Imagine you're on a paddle board in the East River - that's all I'd ever do, imagine it. Near the Brooklyn Bridge, you're admiring that Gershwin tune Manhattan skyline when you spot something red. You paddle closer, closer and suddenly see...

MATT FREY: One red tomato and, like, four little yellow blossoms on top.

SIMON: Matt Frey found a little tomato plant growing atop a wood piling in the water. At first, he wasn't sure what it was.

FREY: I had actually seen it before and thought it was just some weed with a - with some sort of red blossom on it.

SIMON: But as he got closer, it was unmistakable - a single plump tomato growing on a piling in the middle of the East River.

FREY: Other than myself, I don't see too many people in amongst these pilings. They're really kind of inaccessible unless you're on a small kayak or paddleboard. So it would be impossible to get out there, plant and tend a tomato plant.

SIMON: So how did it get there?

FREY: Well, we've theorized mostly that it would be bird poop.
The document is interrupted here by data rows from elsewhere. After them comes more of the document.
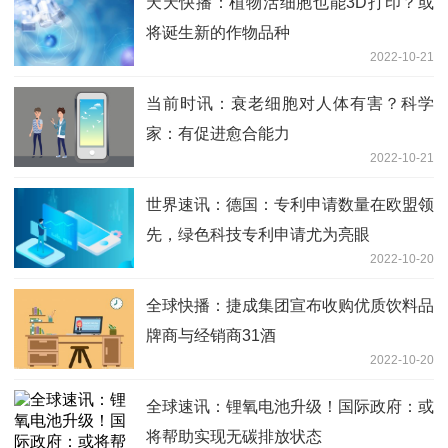
天天快播：植物活细胞也能3D打印？或
将诞生新的作物品种
2022-10-21
当前时讯：衰老细胞对人体有害？科学
家：有促进愈合能力
2022-10-21
世界速讯：德国：专利申请数量在欧盟领
先，绿色科技专利申请尤为亮眼
2022-10-20
全球快播：捷成集团宣布收购优质饮料品
牌商与经销商31酒
2022-10-20
全球速讯：锂氧电池升级！国际政府：或
将帮助实现无碳排放状态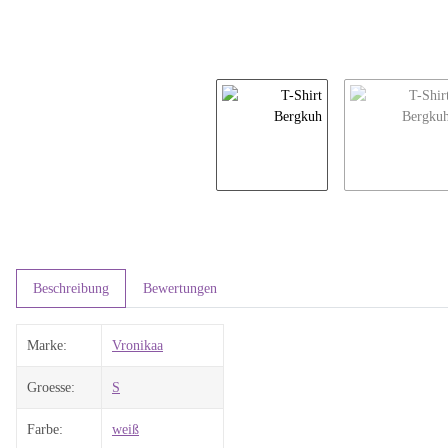
Beschreibung
Bewertungen
Marke:
Vronikaa
Groesse:
S
Farbe:
weiß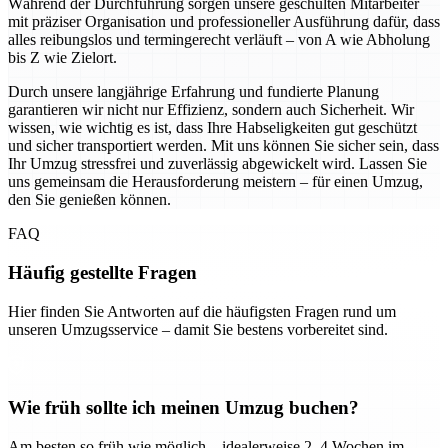
Während der Durchführung sorgen unsere geschulten Mitarbeiter
mit präziser Organisation und professioneller Ausführung dafür, dass
alles reibungslos und termingerecht verläuft – von A wie Abholung
bis Z wie Zielort.
Durch unsere langjährige Erfahrung und fundierte Planung
garantieren wir nicht nur Effizienz, sondern auch Sicherheit. Wir
wissen, wie wichtig es ist, dass Ihre Habseligkeiten gut geschützt
und sicher transportiert werden. Mit uns können Sie sicher sein, dass
Ihr Umzug stressfrei und zuverlässig abgewickelt wird. Lassen Sie
uns gemeinsam die Herausforderung meistern – für einen Umzug,
den Sie genießen können.
FAQ
Häufig gestellte Fragen
Hier finden Sie Antworten auf die häufigsten Fragen rund um
unseren Umzugsservice – damit Sie bestens vorbereitet sind.
Wie früh sollte ich meinen Umzug buchen?
Am besten so früh wie möglich – idealerweise 2–4 Wochen im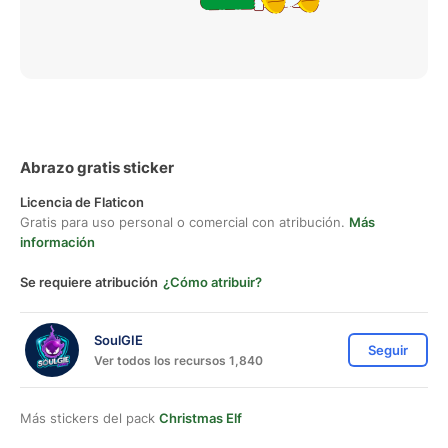
Abrazo gratis sticker
Licencia de Flaticon
Gratis para uso personal o comercial con atribución.
Más
información
Se requiere atribución
¿Cómo atribuir?
SoulGIE
Seguir
Ver todos los recursos 1,840
Más stickers del pack
Christmas Elf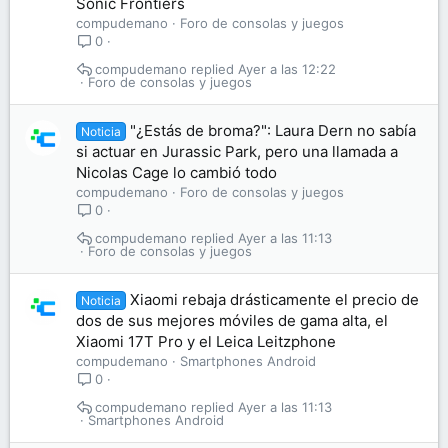
Sonic Frontiers
compudemano
Foro de consolas y juegos
0
compudemano
Ayer a las 12:22
Foro de consolas y juegos
"¿Estás de broma?": Laura Dern no sabía
Noticia
si actuar en Jurassic Park, pero una llamada a
Nicolas Cage lo cambió todo
compudemano
Foro de consolas y juegos
0
compudemano
Ayer a las 11:13
Foro de consolas y juegos
Xiaomi rebaja drásticamente el precio de
Noticia
dos de sus mejores móviles de gama alta, el
Xiaomi 17T Pro y el Leica Leitzphone
compudemano
Smartphones Android
0
compudemano
Ayer a las 11:13
Smartphones Android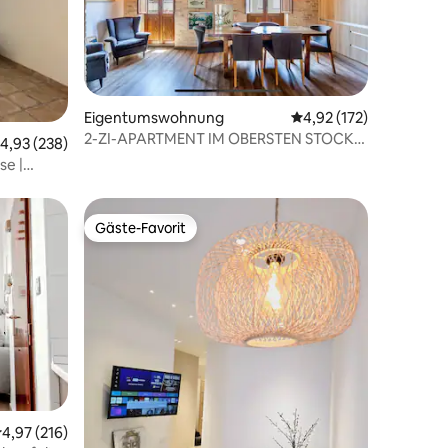
Eigentumswohnung
Durchschnittliche Bew
4,92 (172)
15 Bewertungen
2-ZI-APARTMENT IM OBERSTEN STOCK
urchschnittliche Bewertung: 4,93 von 5, 238 Bewertungen
4,93 (238)
IM TRENDIGEN RUZAFA! KLIMAANLAGE
se |
+ WLAN
Gäste-Favorit
Gäste-Favorit
09 Bewertungen
urchschnittliche Bewertung: 4,97 von 5, 216 Bewertungen
4,97 (216)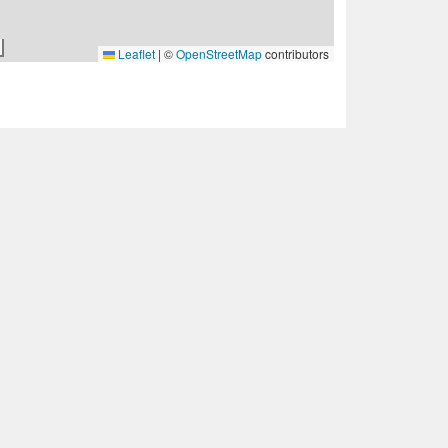
Leaflet
|
©
OpenStreetMap
contributors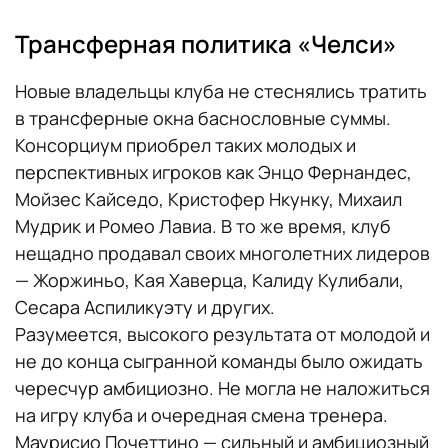
Трансферная политика «Челси»
Новые владельцы клуба не стеснялись тратить
в трансферные окна баснословные суммы.
Консорциум приобрел таких молодых и
перспективных игроков как Энцо Фернандес,
Мойзес Кайседо, Кристофер Нкунку, Михаил
Мудрик и Ромео Лавиа. В то же время, клуб
нещадно продавал своих многолетних лидеров
— Жоржиньо, Кая Хаверца, Калиду Кулибали,
Сесара Аспиликуэту и других.
Разумеется, высокого результата от молодой и
не до конца сыгранной команды было ожидать
чересчур амбициозно. Не могла не наложиться
на игру клуба и очередная смена тренера.
Маурисио Почеттино — сильный и амбициозный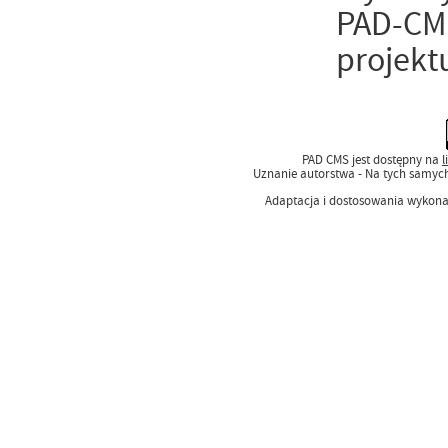
PAD-CMS
projekt
PAD CMS jest dostępny na
l
Uznanie autorstwa - Na tych samyc
Adaptacja i dostosowania wykon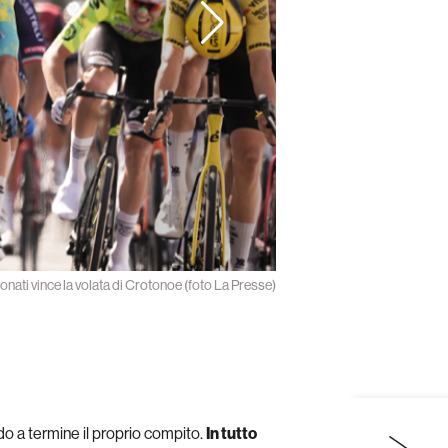
nati vince la volata di Crotonoe (foto La Presse)
do a termine il proprio compito.
In tutto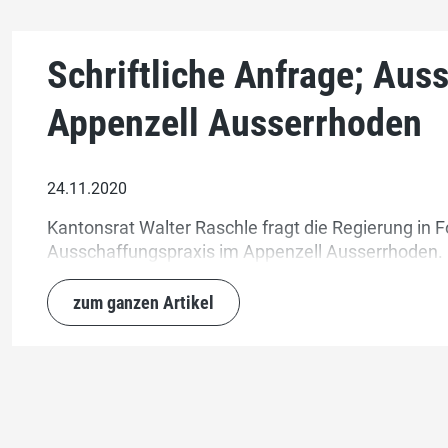
Schriftliche Anfrage; Aus
Appenzell Ausserrhoden
24.11.2020
Kantonsrat Walter Raschle fragt die Regierung in F
Ausschaffungspraxis im Appenzell Ausserrhoden.
zum ganzen Artikel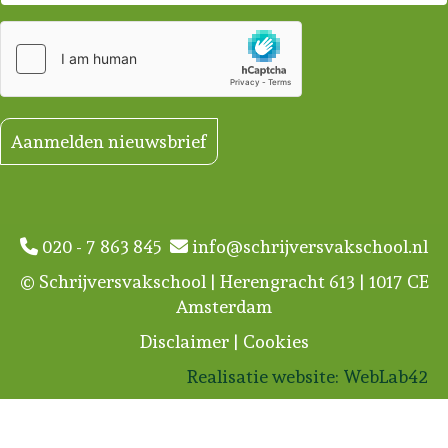
Aanmelden nieuwsbrief
020 - 7 863 845
info@schrijversvakschool.nl
© Schrijversvakschool | Herengracht 613 | 1017 CE
Amsterdam
Disclaimer
|
Cookies
Realisatie website:
WebLab42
SIMON: That is, some bird snacked on a tomato plant, maybe in New Jersey, and brought forth, if you please, a tomato plant. There's no way to know for sure how the tomato plant came to the East River piling, but Matt Frey hopes it's a sign the water quality is better. He's been kayaking and paddle boarding in the area for many years and says it's improving. But Gregory O'Mullan, an environmental biologist and professor at Queens College in the City University of New York says...

GREGORY O'MULLAN: As unusual as a tomato plant may be, some are taking that as a signal of improvement in water quality. You know, I think that that's perhaps a little bit of a stretch.
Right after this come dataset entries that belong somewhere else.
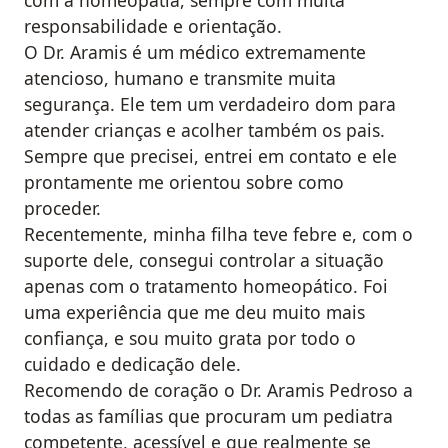
com a homeopatia, sempre com muita
responsabilidade e orientação.
O Dr. Aramis é um médico extremamente
atencioso, humano e transmite muita
segurança. Ele tem um verdadeiro dom para
atender crianças e acolher também os pais.
Sempre que precisei, entrei em contato e ele
prontamente me orientou sobre como
proceder.
Recentemente, minha filha teve febre e, com o
suporte dele, consegui controlar a situação
apenas com o tratamento homeopático. Foi
uma experiência que me deu muito mais
confiança, e sou muito grata por todo o
cuidado e dedicação dele.
Recomendo de coração o Dr. Aramis Pedroso a
todas as famílias que procuram um pediatra
competente, acessível e que realmente se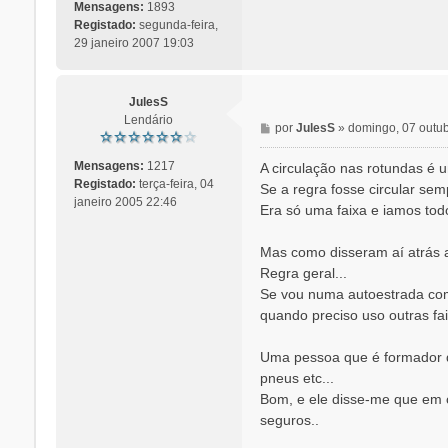
Mensagens:
1893
Registado:
segunda-feira,
29 janeiro 2007 19:03
JulesS
Lendário
M
por
JulesS
»
domingo, 07 outu
e
n
Mensagens:
1217
A circulação nas rotundas é 
s
Registado:
terça-feira, 04
Se a regra fosse circular sem
a
janeiro 2005 22:46
Era só uma faixa e iamos tod
g
e
Mas como disseram aí atrás a 
m
Regra geral...
Se vou numa autoestrada com 
quando preciso uso outras fai
Uma pessoa que é formador de
pneus etc...
Bom, e ele disse-me que em ca
seguros..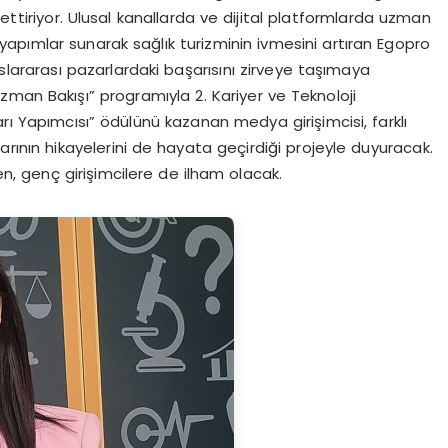
 ettiriyor. Ulusal kanallarda ve dijital platformlarda uzman
e yapımlar sunarak sağlık turizminin ivmesini artıran Egopro
lararası pazarlardaki başarısını zirveye taşımaya
“Uzman Bakışı” programıyla 2. Kariyer ve Teknoloji
mları Yapımcısı” ödülünü kazanan medya girişimcisi, farklı
arının hikayelerini de hayata geçirdiği projeyle duyuracak.
en, genç girişimcilere de ilham olacak.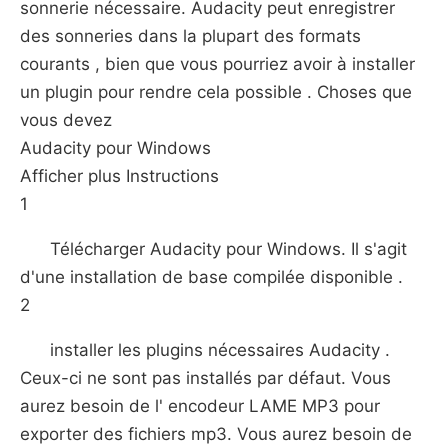
sonnerie nécessaire. Audacity peut enregistrer
des sonneries dans la plupart des formats
courants , bien que vous pourriez avoir à installer
un plugin pour rendre cela possible . Choses que
vous devez
Audacity pour Windows
Afficher plus Instructions
1
Télécharger Audacity pour Windows. Il s'agit
d'une installation de base compilée disponible .
2
installer les plugins nécessaires Audacity .
Ceux-ci ne sont pas installés par défaut. Vous
aurez besoin de l' encodeur LAME MP3 pour
exporter des fichiers mp3. Vous aurez besoin de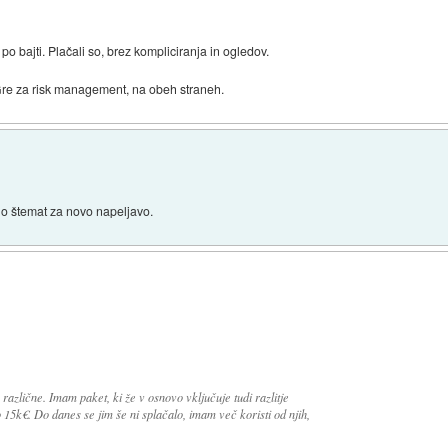
 po bajti. Plačali so, brez kompliciranja in ogledov.
 Gre za risk management, na obeh straneh.
ebno štemat za novo napeljavo.
različne. Imam paket, ki že v osnovo vključuje tudi razlitje
o 15k€. Do danes se jim še ni splačalo, imam več koristi od njih,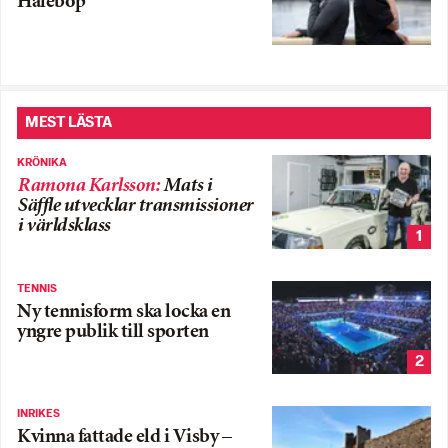
Halebop
MEST LÄSTA
KRÖNIKA
Ramona Karlsson
:
Mats i
Säffle utvecklar transmissioner
i världsklass
1
TENNIS
Ny tennisform ska locka en
yngre publik till sporten
2
INRIKES
Kvinna fattade eld i Visby –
SIMON: He studies water quality, including along the East River, and says while conditions have certainly improved since he started collecting samples over a decade ago, a tomato plant probably isn't proof thereof. But he says there is cause for optimism.

O'MULLAN: Whether it's the minke whale that was in the river about a decade ago, or the occasional seal and dolphin that's observed in the area that are signs of hope.

SIMON: After we reached Matt Frey, he went out for an evening paddle to check on the tomato plant, and he says it was gone - no doubt some four-star chef who wants to make an East River piling-to-table gazpacho. Matt Frey says he paddled around and found another tomato plant with yellow cherry tomatoes. I would understand if you didn't believe me, he wrote in an email. I initially assumed someone was screwing with me, but it seems to be very real.